Role of oxidative stress in the development of renal lesions in HIV-1 infection

Our recent preliminary studies in Tg26 (a mouse model of HIVAN) animals have shown that both glomerular and tubular cells showed enhanced generation of reactive oxygen species (ROS). In addition, in in vitro studies, podocytes-transduced with HIV-1 not only showed enhanced expression of p66ShcA but also demonstrated increased generation of ROS; whereas, p66ShcA-deficient podocytes showed attenuated generation of ROS. Interestingly, HIV-1 promoted human podocyte apoptosis which could be prevented by treatment with antioxidants as well as by inducing p66ShcA deficiency.   Based on these results we hypothesize that HIV-1 infection in conjunction with Ang II induces oxidative stress in glomerular and tubular epithelial cells which promotes the phosphorylation of p66shcA (Ser-36) and Akt; the latter  promotes the activation of mTOR and or Foxo3a  pathway(s) which contribute to the phenotypic alterations seen in HIVAN. We intend to prove  this hypothesis by elucidating the effect of p66ShcA expression and deficient states on HIVAN pathogenesis and to develop therapeutic strategies to prevent the disease progression.

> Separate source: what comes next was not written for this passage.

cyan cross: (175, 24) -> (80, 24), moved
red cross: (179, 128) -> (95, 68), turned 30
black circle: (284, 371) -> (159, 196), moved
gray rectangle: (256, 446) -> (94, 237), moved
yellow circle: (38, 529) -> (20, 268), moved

HIV-1 entry into kidney cells

For a long time it was not clear whether the pathogenesis of HIVAN was due to HIV infection in the renal cell or due to an indirect effect of the systemically dysregulated immune system.  Studies designed to address this issue have shown that expression of the HIV-transgene in renal cells was necessary and sufficient for the development of HIVAN. In addition, increasing evidence supports a role for HIV-1 infection of renal epithelium in the pathogenesis of HIVAN. Recently, we demonstrated that HIV-1 enters into tubular cell via DEC-205 receptors. We are now investing the involved HIV-1 entry mechanism in podocytes.